Provide only the number of lines in the listing that contain the word "盗まれました".

-- Opening Marker --

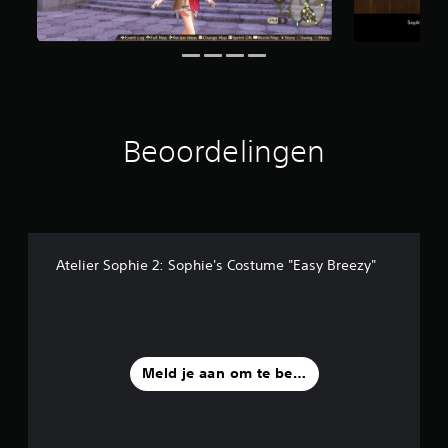
2
1
b
e
o
o
r
Beoordelingen
d
e
l
i
n
g
e
Atelier Sophie 2: Sophie's Costume "Easy Breezy"
n
Meld je aan om te beoordelen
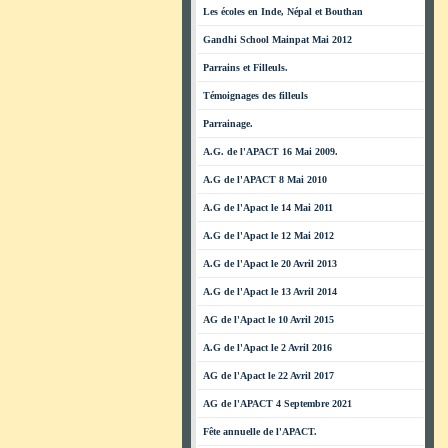
Les écoles en Inde, Népal et Bouthan
Gandhi School Mainpat Mai 2012
Parrains et Filleuls.
Témoignages des filleuls
Parrainage.
A.G. de l'APACT 16 Mai 2009.
A.G de l'APACT 8 Mai 2010
A.G de l'Apact le 14 Mai 2011
A.G de l'Apact le 12 Mai 2012
A.G de l'Apact le 20 Avril 2013
A.G de l'Apact le 13 Avril 2014
AG de l'Apact le 10 Avril 2015
A.G de l'Apact le 2 Avril 2016
AG de l'Apact le 22 Avril 2017
AG de l'APACT 4 Septembre 2021
Fête annuelle de l'APACT.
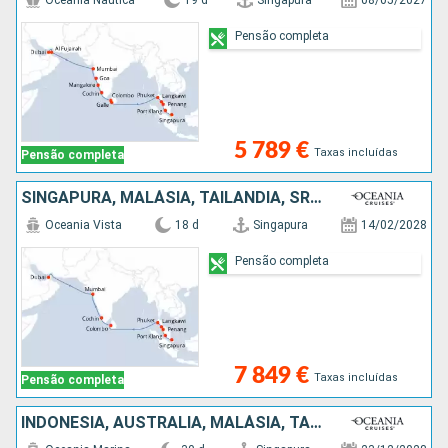
Oceania Nautica
19 d
Singapura
08/05/2027
Pensão completa
5 789 €
Taxas incluídas
Pensão completa
SINGAPURA, MALÁSIA, TAILÂNDIA, SRI LANKA, ÍNDIA, EMIRATOS ÁRABES UNIDOS
Oceania Vista
18 d
Singapura
14/02/2028
Pensão completa
7 849 €
Taxas incluídas
Pensão completa
INDONÉSIA, AUSTRALIA, MALÁSIA, TAILÂNDIA, SINGAPURA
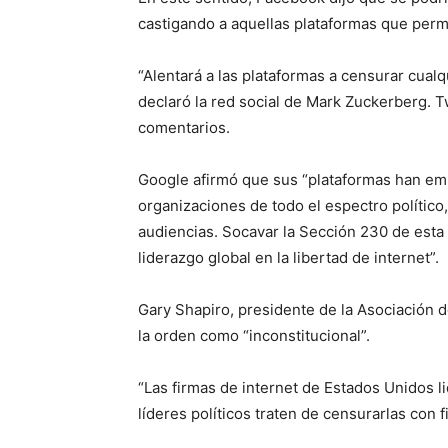
castigando a aquellas plataformas que perm
“Alentará a las plataformas a censurar cual
declaró la red social de Mark Zuckerberg. T
comentarios.
Google afirmó que sus “plataformas han e
organizaciones de todo el espectro político
audiencias. Socavar la Sección 230 de esta
liderazgo global en la libertad de internet”.
Gary Shapiro, presidente de la Asociación 
la orden como “inconstitucional”.
“Las firmas de internet de Estados Unidos l
líderes políticos traten de censurarlas con fi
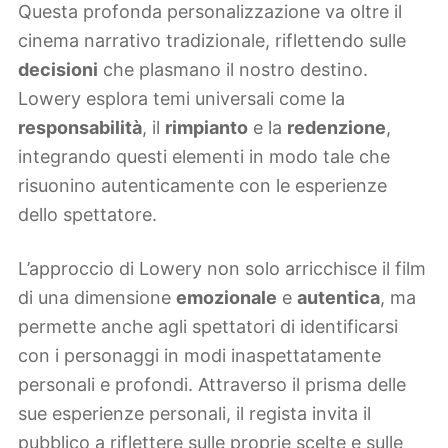
Questa profonda personalizzazione va oltre il
cinema narrativo tradizionale, riflettendo sulle
decisioni
che plasmano il nostro destino.
Lowery esplora temi universali come la
responsabilità
, il
rimpianto
e la
redenzione
,
integrando questi elementi in modo tale che
risuonino autenticamente con le esperienze
dello spettatore.
L’approccio di Lowery non solo arricchisce il film
di una dimensione
emozionale
e
autentica
, ma
permette anche agli spettatori di identificarsi
con i personaggi in modi inaspettatamente
personali e profondi. Attraverso il prisma delle
sue esperienze personali, il regista invita il
pubblico a riflettere sulle proprie scelte e sulle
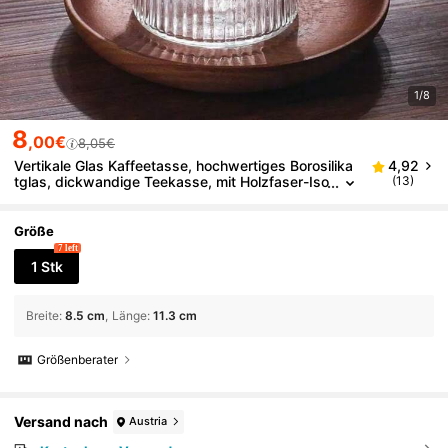
1/8
8
,00€
8,05€
Vertikale Glas Kaffeetasse, hochwertiges Borosilika
4,92
tglas, dickwandige Teekasse, mit Holzfaser-Iso
(13)
lationsschicht, kann auch als Milch- oder Geträ
nkebecher verwendet werden
Größe
7 left
1 Stk
Breite
:
8.5 cm
Länge
:
11.3 cm
Größenberater
Versand nach
Austria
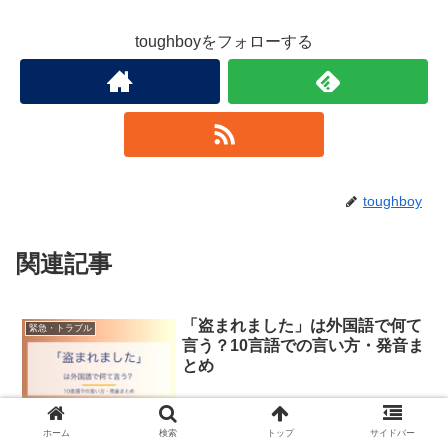
toughboyをフォローする
toughboy
関連記事
「盗まれました」は外国語で何て
緊急・トラブル
言う？10言語での言い方・発音ま
とめ
「盗まれました」を英語・韓国語・中国語・フランス語など10言語
ホーム
検索
トップ
サイドバー
で紹介。発音・カタカナ読み付きで、旅行や日常会話ですぐに使えま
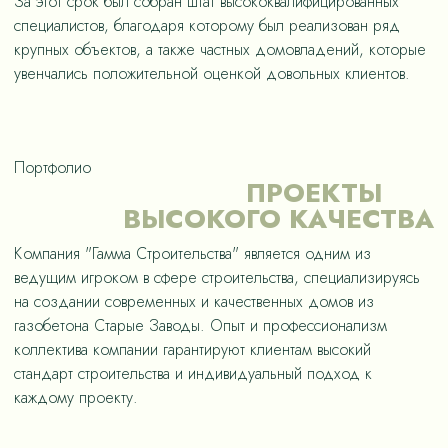
За этот срок был собран штат высококвалифицированных
специалистов, благодаря которому был реализован ряд
крупных объектов, а также частных домовладений, которые
увенчались положительной оценкой довольных клиентов.
Портфолио
ПРОЕКТЫ
ВЫСОКОГО КАЧЕСТВА
Компания "Гамма Строительства" является одним из
ведущим игроком в сфере строительства, специализируясь
на создании современных и качественных домов из
газобетона Старые Заводы. Опыт и профессионализм
коллектива компании гарантируют клиентам высокий
стандарт строительства и индивидуальный подход к
каждому проекту.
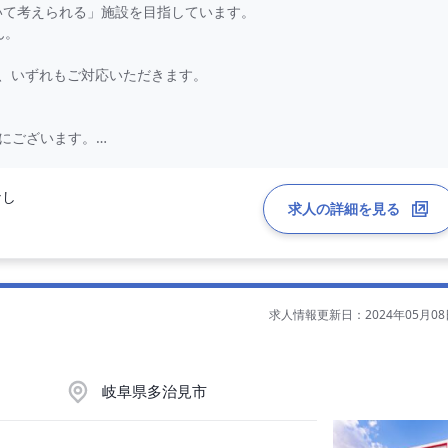
ついて考えられる」施設を目指しています。
ん。
、いずれもご対応いただきます。
離にございます。
なし
求人の詳細を見る
スタント
求人情報更新日：2024年05月08
岐阜県多治見市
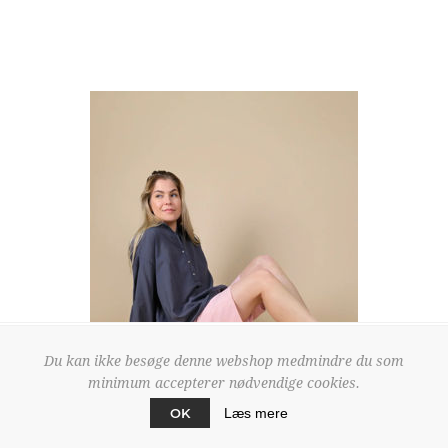
Du kan ikke besøge denne webshop medmindre du som
minimum accepterer nødvendige cookies.
OK
Læs mere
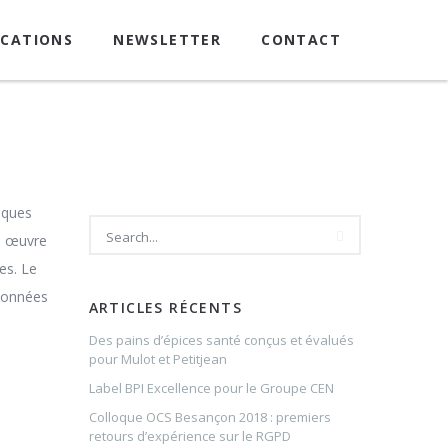
ICATIONS
NEWSLETTER
CONTACT
iques
en œuvre
es. Le
 données
ARTICLES RÉCENTS
…
Des pains d’épices santé conçus et évalués
pour Mulot et Petitjean
Label BPI Excellence pour le Groupe CEN
Colloque OCS Besançon 2018 : premiers
retours d’expérience sur le RGPD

-- Closing Marker --

# [Task response]
2